This has been in the news for the past week but this article brought it home for me.
Having spent twelve years in Catholic schools, and having read and analyzed the Bible from cover to cover I think I should stand as a clear example of why I think it should be taught in schools, and how I think it should be taught.
Studying the Bible did two things for me.
First, it provided the reason for my suspicion that the Bible is a poorly cobbled together text with numerous falshoods, inaccuracies, contradictions, and outright lies. It’s should be fairly obvious to everyone once you actually read the entire text of your particular version of the Bible. If anything it made me more cynical of organized religion. I think this is a good thing.
Secondly, it showed me that Christ, though I don’t believe him to be the son of God, affected change simply be opposing the status quo.
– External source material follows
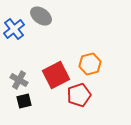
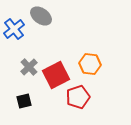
orange hexagon: rotated 20 degrees clockwise
gray cross: moved 10 px right, 13 px up; rotated 18 degrees clockwise
red pentagon: moved 1 px left, 2 px down
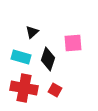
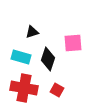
black triangle: rotated 24 degrees clockwise
red square: moved 2 px right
Christ taught us to love our fellow man, forgive each others transgressions, and just to generally live a good life.
I have more than a little suspicion he’d be appalled at what’s been done in his name.
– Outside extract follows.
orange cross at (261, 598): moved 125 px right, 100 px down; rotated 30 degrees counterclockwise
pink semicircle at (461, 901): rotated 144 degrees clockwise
What I’m afraid of in the case of Georgia, Texas, et al is that they’ll put hacks in front of the class. Men of the cloth in essence. I was taught by men of the cloth that had masters and PhD’s – they’ll be taught by men of the cloth that received their wisdom directly from their god. And there isn’t anything more dangerous in my opinion.
In the classes I had we read chapter and verse and discussed it with lay teachers, priests and the brothers. And some of the more cynical bastards were in fact the ordained teachers. Isn’t that interesting – they actually gave us the ability to choose. I’m so hoping that this is what happens in Georgia.